*Task brief*
Give back every line of the material exactly. Skip the pictures.
Segment Open
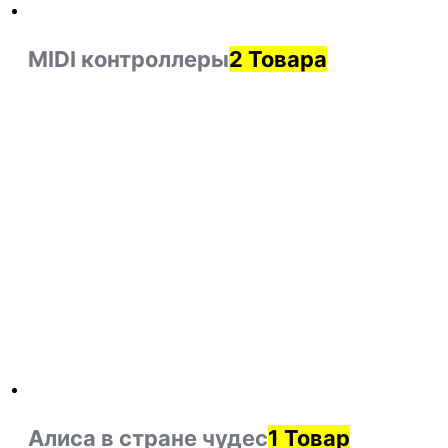
MIDI контроллеры
2 Товара
Алиса в стране чудес
1 Товар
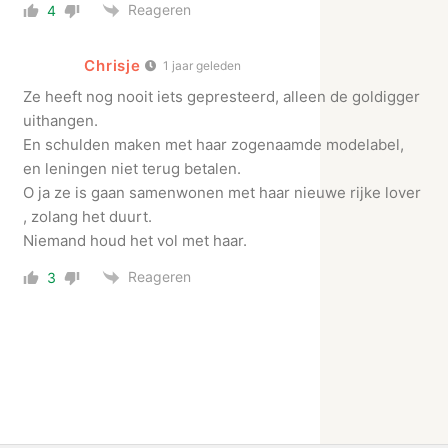
Reageren
4
Chrisje
1 jaar geleden
Ze heeft nog nooit iets gepresteerd, alleen de goldigger
uithangen.
En schulden maken met haar zogenaamde modelabel,
en leningen niet terug betalen.
O ja ze is gaan samenwonen met haar nieuwe rijke lover
, zolang het duurt.
Niemand houd het vol met haar.
Reageren
3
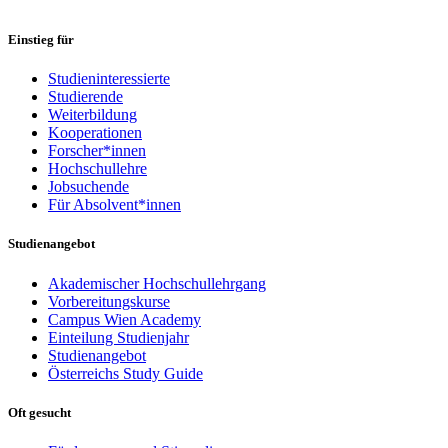
Einstieg für
Studieninteressierte
Studierende
Weiterbildung
Kooperationen
Forscher*innen
Hochschullehre
Jobsuchende
Für Absolvent*innen
Studienangebot
Akademischer Hochschullehrgang
Vorbereitungskurse
Campus Wien Academy
Einteilung Studienjahr
Studienangebot
Österreichs Study Guide
Oft gesucht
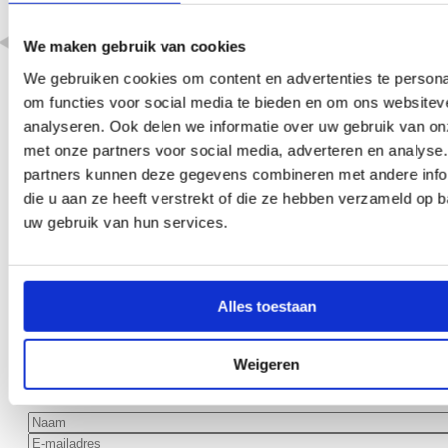
Zomergroet!
We maken gebruik van cookies
We gebruiken cookies om content en advertenties te persona
om functies voor social media te bieden en om ons websitev
gesloten van 20
analyseren. Ook delen we informatie over uw gebruik van on
juli t/m 7
augustus
met onze partners voor social media, adverteren en analyse
partners kunnen deze gegevens combineren met andere info
die u aan ze heeft verstrekt of die ze hebben verzameld op 
uw gebruik van hun services.
Altijd op de hoogte van
Alles toestaan
nieuwbouwnieuws?
Weigeren
Schrijf je in voor onze nieuwsbrief!
Naam
*
E-mailadres
*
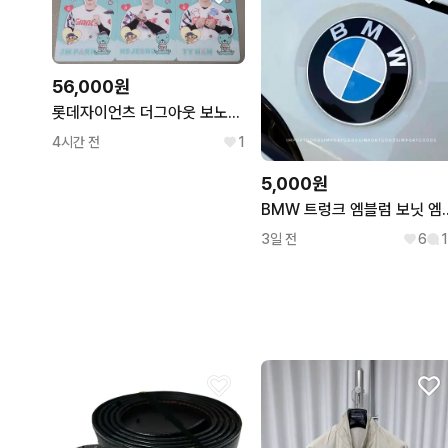
56,000원
롯데자이언츠 더그아웃 보노보노 포카 일괄 박정민 전민재 정현수 현도훈 레이예스 한태양
4시간 전
1
5,000원
BMW 트렁크 엠블럼 보닛 
3일 전
6
1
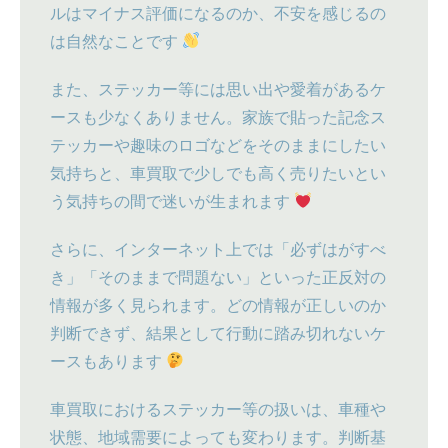
ルはマイナス評価になるのか、不安を感じるの
は自然なことです
また、ステッカー等には思い出や愛着があるケ
ースも少なくありません。家族で貼った記念ス
テッカーや趣味のロゴなどをそのままにしたい
気持ちと、車買取で少しでも高く売りたいとい
う気持ちの間で迷いが生まれます
さらに、インターネット上では「必ずはがすべ
き」「そのままで問題ない」といった正反対の
情報が多く見られます。どの情報が正しいのか
判断できず、結果として行動に踏み切れないケ
ースもあります
車買取におけるステッカー等の扱いは、車種や
状態、地域需要によっても変わります。判断基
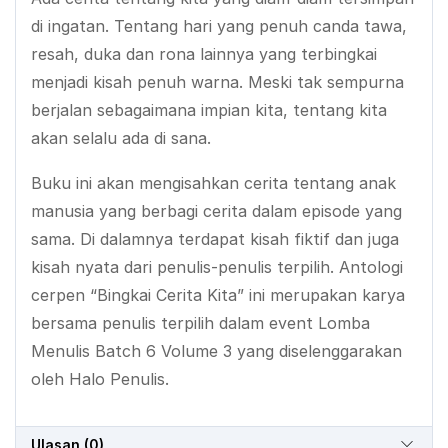
di ingatan. Tentang hari yang penuh canda tawa,
resah, duka dan rona lainnya yang terbingkai
menjadi kisah penuh warna. Meski tak sempurna
berjalan sebagaimana impian kita, tentang kita
akan selalu ada di sana.
Buku ini akan mengisahkan cerita tentang anak
manusia yang berbagi cerita dalam episode yang
sama. Di dalamnya terdapat kisah fiktif dan juga
kisah nyata dari penulis-penulis terpilih. Antologi
cerpen “Bingkai Cerita Kita” ini merupakan karya
bersama penulis terpilih dalam event Lomba
Menulis Batch 6 Volume 3 yang diselenggarakan
oleh Halo Penulis.
Ulasan (0)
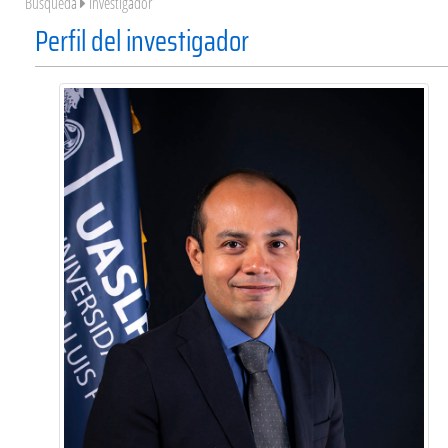
Búsqueda
Investigador
Perfil del investigador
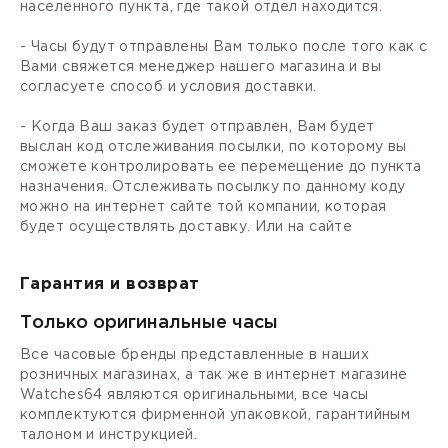
населенного пункта, где такой отдел находится.
- Часы будут отправлены Вам только после того как с
Вами свяжется менеджер нашего магазина и вы
согласуете способ и условия доставки.
- Когда Ваш заказ будет отправлен, Вам будет
выслан код отслеживания посылки, по которому вы
сможете контролировать ее перемещение до пункта
назначения. Отслеживать посылку по данному коду
можно на интернет сайте той компании, которая
будет осуществлять доставку. Или на сайте
Гарантия и возврат
Только оригинальные часы
Все часовые бренды представленные в наших
розничных магазинах, а так же в интернет магазине
Watches64 являются оригинальными, все часы
комплектуются фирменной упаковкой, гарантийным
талоном и инструкцией.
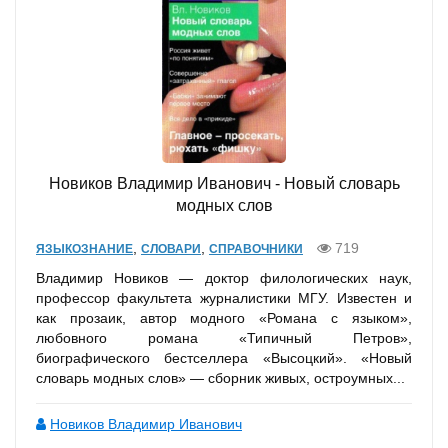
Новиков Владимир Иванович - Новый словарь
модных слов
,
,
719
ЯЗЫКОЗНАНИЕ
СЛОВАРИ
СПРАВОЧНИКИ
Владимир Новиков — доктор филологических наук,
профессор факультета журналистики МГУ. Известен и
как прозаик, автор модного «Романа с языком»,
любовного романа «Типичный Петров»,
биографического бестселлера «Высоцкий». «Новый
словарь модных слов» — сборник живых, остроумных...
Новиков Владимир Иванович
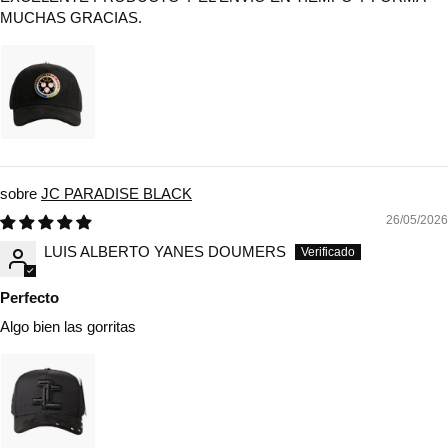
MUCHAS GRACIAS.
JC PARADISE BLACK
26/05/2026
LUIS ALBERTO YANES DOUMERS
Perfecto
Algo bien las gorritas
Segment Closed
*Written solution*
MIDI контроллеры
2 Товара
Алиса в стране чудес
1 Товар
Reageren
4
Chrisje
1 jaar geleden
Ze heeft nog nooit iets gepresteerd, alleen de goldigger
uithangen.
En schulden maken met haar zogenaamde modelabel,
en leningen niet terug betalen.
O ja ze is gaan samenwonen met haar nieuwe rijke lover
, zolang het duurt.
Niemand houd het vol met haar.
Reageren
3
Einstieg für
Studieninteressierte
Studierende
Weiterbildung
Kooperationen
Forscher*innen
Hochschullehre
Jobsuchende
Für Absolvent*innen
Studienangebot
Akademischer Hochschullehrgang
Vorbereitungskurse
Campus Wien Academy
Einteilung Studienjahr
Studienangebot
Österreichs Study Guide
Oft gesucht
Zomergroet!
We maken gebruik van cookies
We gebruiken cookies om content en advertenties te persona
om functies voor social media te bieden en om ons websitev
gesloten van 20
analyseren. Ook delen we informatie over uw gebruik van on
juli t/m 7
augustus
met onze partners voor social media, adverteren en analyse
partners kunnen deze gegevens combineren met andere info
die u aan ze heeft verstrekt of die ze hebben verzameld op 
uw gebruik van hun services.
Altijd op de hoogte van
Alles toestaan
nieuwbouwnieuws?
Weigeren
Schrijf je in voor onze nieuwsbrief!
Naam
*
E-mailadres
*
56,000원
롯데자이언츠 더그아웃 보노보노 포카 일괄 박정민 전민재 정현수 현도훈 레이예스 한태양
4시간 전
1
5,000원
BMW 트렁크 엠블럼 보닛 
3일 전
6
1
ルはマイナス評価になるのか、不安を感じるの
は自然なことです
また、ステッカー等には思い出や愛着があるケ
ースも少なくありません。家族で貼った記念ス
テッカーや趣味のロゴなどをそのままにしたい
気持ちと、車買取で少しでも高く売りたいとい
う気持ちの間で迷いが生まれます
さらに、インターネット上では「必ずはがすべ
き」「そのままで問題ない」といった正反対の
情報が多く見られます。どの情報が正しいのか
判断できず、結果として行動に踏み切れないケ
ースもあります
車買取におけるステッカー等の扱いは、車種や
状態、地域需要によっても変わります。判断基
di ingatan. Tentang hari yang penuh canda tawa,
resah, duka dan rona lainnya yang terbingkai
menjadi kisah penuh warna. Meski tak sempurna
berjalan sebagaimana impian kita, tentang kita
akan selalu ada di sana.
Buku ini akan mengisahkan cerita tentang anak
manusia yang berbagi cerita dalam episode yang
sama. Di dalamnya terdapat kisah fiktif dan juga
kisah nyata dari penulis-penulis terpilih. Antologi
cerpen “Bingkai Cerita Kita” ini merupakan karya
bersama penulis terpilih dalam event Lomba
Menulis Batch 6 Volume 3 yang diselenggarakan
oleh Halo Penulis.
Ulasan (0)
Búsqueda
Investigador
Perfil del investigador
населенного пункта, где такой отдел находится.
- Часы будут отправлены Вам только после того как с
Вами свяжется менеджер нашего магазина и вы
согласуете способ и условия доставки.
- Когда Ваш заказ будет отправлен, Вам будет
выслан код отслеживания посылки, по которому вы
сможете контролировать ее перемещение до пункта
назначения. Отслеживать посылку по данному коду
можно на интернет сайте той компании, которая
будет осуществлять доставку. Или на сайте
Гарантия и возврат
Только оригинальные часы
Все часовые бренды представленные в наших
розничных магазинах, а так же в интернет магазине
Watches64 являются оригинальными, все часы
комплектуются фирменной упаковкой, гарантийным
талоном и инструкцией.
Новиков Владимир Иванович - Новый словарь
модных слов
,
,
719
ЯЗЫКОЗНАНИЕ
СЛОВАРИ
СПРАВОЧНИКИ
Владимир Новиков — доктор филологических наук,
профессор факультета журналистики МГУ. Известен и
как прозаик, автор модного «Романа с языком»,
любовного романа «Типичный Петров»,
биографического бестселлера «Высоцкий». «Новый
словарь модных слов» — сборник живых, остроумных...
Новиков Владимир Иванович
MUCHAS GRACIAS.
JC PARADISE BLACK
26/05/2026
LUIS ALBERTO YANES DOUMERS
Perfecto
Algo bien las gorritas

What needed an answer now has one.